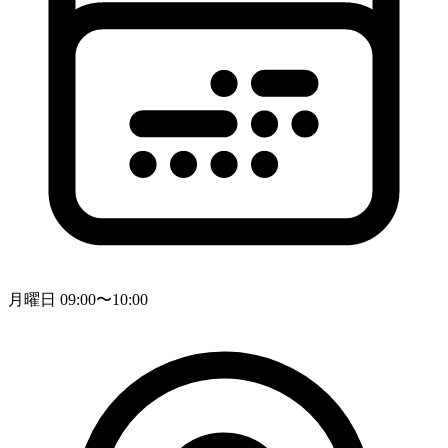
月曜日 09:00〜10:00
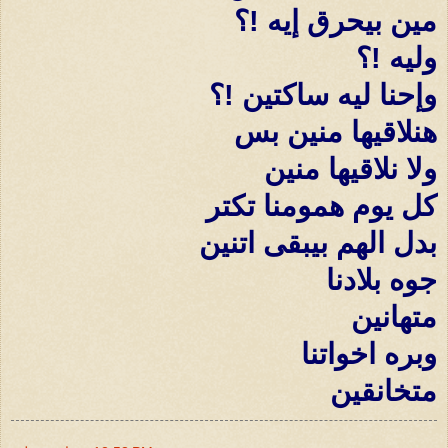
مين بيحرق إيه !؟
وليه !؟
وإحنا ليه ساكتين !؟
هنلاقيها منين بس
ولا نلاقيها منين
كل يوم همومنا تكتر
بدل الهم بيبقى اتنين
جوه بلادنا
متهانين
وبره اخواتنا
متخانقين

EXERCISE: Reproduce the entire listing exactly, except for any pictures it contains.

RESULT:
月曜日 09:00〜10:00
مين بيحرق إيه !؟
وليه !؟
وإحنا ليه ساكتين !؟
هنلاقيها منين بس
ولا نلاقيها منين
كل يوم همومنا تكتر
بدل الهم بيبقى اتنين
جوه بلادنا
متهانين
وبره اخواتنا
متخانقين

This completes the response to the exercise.